What you need to know:

  • There are enough warning signs that a growing sense of grievance among small traders might blow up some day.

  • In the past one month alone, some sections of the small traders have been on the receiving end of very inhumane law enforcement.

  • Boda boda riders are also increasingly getting restless at being blocked from dropping or picking passengers in the CBD.

No one embodies the sheer will and creativity to survive in Kenya’s difficult economic environment like the small trader in Nairobi.

The Mama Mboga wakes up before everyone else in the estate every day and braves the biting dawn cold going to Marikiti, the city’s biggest fresh produce market, to feed the high demand for cheap grocery among low-income households.

The roadside stationery or sweets vendor jumps onto a passenger bus in a traffic jam, has only a minute or two to deliver his or her sales pitch before the vehicle gets moving again and somehow ends up selling quite a few pencils, rulers, candies or chewing gum.

CRIMINALISATION

The evening fruits vendor on Tom Mboya Street appears to risk everything.

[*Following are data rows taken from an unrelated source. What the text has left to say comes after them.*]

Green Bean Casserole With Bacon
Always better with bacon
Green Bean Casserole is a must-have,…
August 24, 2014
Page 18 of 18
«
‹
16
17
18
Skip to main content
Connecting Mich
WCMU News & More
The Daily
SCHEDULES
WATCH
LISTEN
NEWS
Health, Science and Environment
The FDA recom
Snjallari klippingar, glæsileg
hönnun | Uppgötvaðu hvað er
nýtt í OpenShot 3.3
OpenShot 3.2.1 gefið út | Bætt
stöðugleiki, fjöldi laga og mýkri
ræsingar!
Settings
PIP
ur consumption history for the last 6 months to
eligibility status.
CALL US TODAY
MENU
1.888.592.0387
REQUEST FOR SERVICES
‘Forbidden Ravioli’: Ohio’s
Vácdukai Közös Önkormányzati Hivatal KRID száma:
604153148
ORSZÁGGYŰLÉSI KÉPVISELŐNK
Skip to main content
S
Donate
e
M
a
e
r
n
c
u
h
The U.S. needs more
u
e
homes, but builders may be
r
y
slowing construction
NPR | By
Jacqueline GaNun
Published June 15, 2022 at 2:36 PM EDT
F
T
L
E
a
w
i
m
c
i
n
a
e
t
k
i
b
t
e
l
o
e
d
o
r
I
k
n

A little baby strapped to her back and a slightly older one holding onto her leso, she has to do a quick sale while remaining on high alert to dodge the thuggish city askaris and the matatu pulling up dangerously one step away.

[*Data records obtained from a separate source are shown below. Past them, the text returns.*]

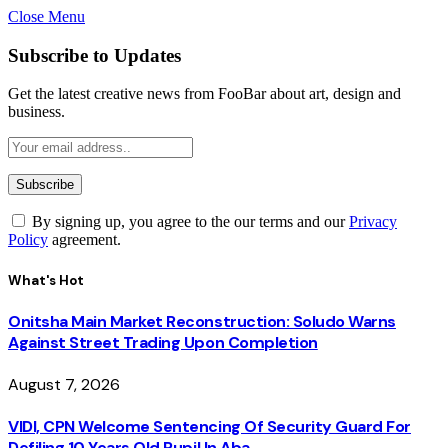
Close Menu
Subscribe to Updates
Get the latest creative news from FooBar about art, design and
business.
By signing up, you agree to the our terms and our
Privacy
Policy
agreement.
What's Hot
Onitsha Main Market Reconstruction: Soludo Warns
Against Street Trading Upon Completion
August 7, 2026
VIDI, CPN Welcome Sentencing Of Security Guard For
Defiling 10 Years Old Pupil In Aba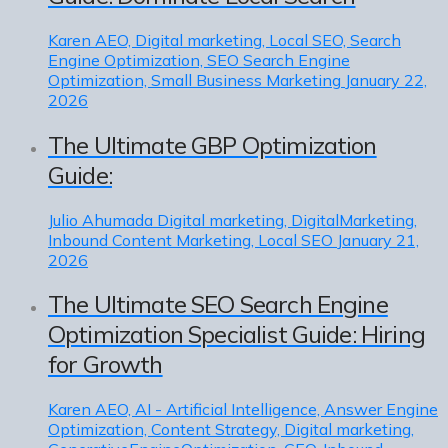
Karen
AEO, Digital marketing, Local SEO, Search
Engine Optimization, SEO Search Engine
Optimization, Small Business Marketing
January 22,
2026
The Ultimate GBP Optimization
Guide:
Julio Ahumada
Digital marketing, DigitalMarketing,
Inbound Content Marketing, Local SEO
January 21,
2026
The Ultimate SEO Search Engine
Optimization Specialist Guide: Hiring
for Growth
Karen
AEO, AI - Artificial Intelligence, Answer Engine
Optimization, Content Strategy, Digital marketing,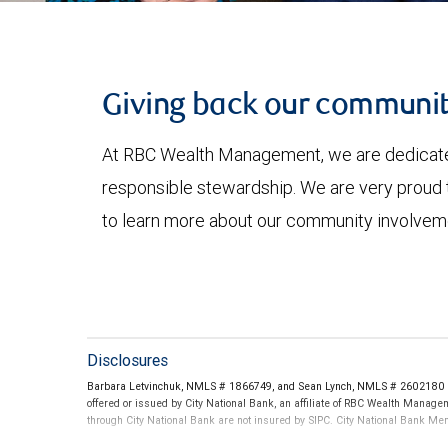
Giving back our communit
At RBC Wealth Management, we are dedicated 
responsible stewardship. We are very proud t
to learn more about our community involvem
Disclosures
Barbara Letvinchuk, NMLS # 1866749, and Sean Lynch, NMLS # 2602180 thr
offered or issued by City National Bank, an affiliate of RBC Wealth Manag
through City National Bank are not insured by SIPC. City National Bank M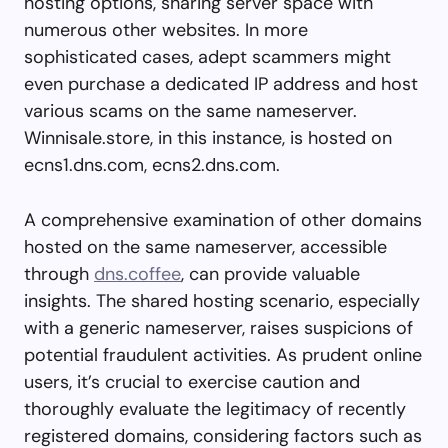
hosting options, sharing server space with
numerous other websites. In more
sophisticated cases, adept scammers might
even purchase a dedicated IP address and host
various scams on the same nameserver.
Winnisale.store, in this instance, is hosted on
ecns1.dns.com, ecns2.dns.com.
A comprehensive examination of other domains
hosted on the same nameserver, accessible
through
dns.coffee
, can provide valuable
insights. The shared hosting scenario, especially
with a generic nameserver, raises suspicions of
potential fraudulent activities. As prudent online
users, it’s crucial to exercise caution and
thoroughly evaluate the legitimacy of recently
registered domains, considering factors such as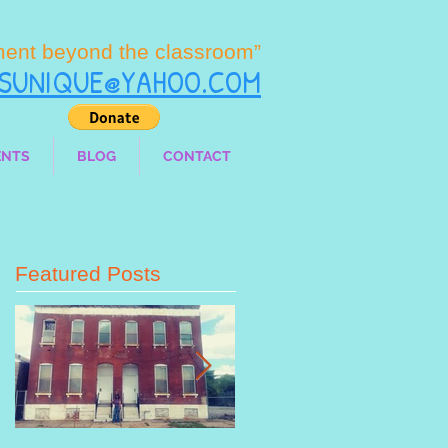
ment beyond the classroom”
LSUNIQUE@YAHOO.COM
ENTS
BLOG
CONTACT
Featured Posts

The daily struggles of the Kenyan small trader are, of course, a manifestation of an unemployment and inequality crisis that has cried out for sound policy solutions for years.

But what we see instead is an increasing criminalisation and scapegoating of small trade by the county government and national security agencies, and an elite class looking down on a section of Kenyans struggling to earn an honest living by labelling them a menace.

RUNNING BATTLES

In the past one month alone, some sections of the small traders have been on the receiving end of very inhumane law enforcement. Fresh produce sellers at Marikiti protesting harassment by county government askaris spent the better part of last Thursday and Wednesday in running battles with police under a cloud of teargas.

A colleague went to buy fresh fish at the popular City Market in the CBD last week and found the place deserted, the Mama Samaki traders in checked aprons having been recently thrown out by City Hall. The legendary Gikomba Market fire returned recently to raze more stalls and goods.

Boda boda riders are increasingly getting restless at being blocked from dropping or picking passengers in the CBD.

GIKOMBA FIRE

In all the cases, the authorities have greatly compromised whatever good intentions they had by not providing a proper alternative, using excessive force, not addressing underlying suspicions and demonstrating discrimination.

The Gikomba fire victims, for instance, once again blamed their plight on a possible land grab attempt, a practice that normally features politically-connected individuals and government officials in the background.

The City Market evictees were reportedly deemed a menace to the richer butchery owners who sell fish fillets or whole fish from the fridge and can pay higher county government levies.

This amounts to taking Nairobi on a dangerous path. There are enough warning signs that a growing sense of grievance among small traders might blow up some day.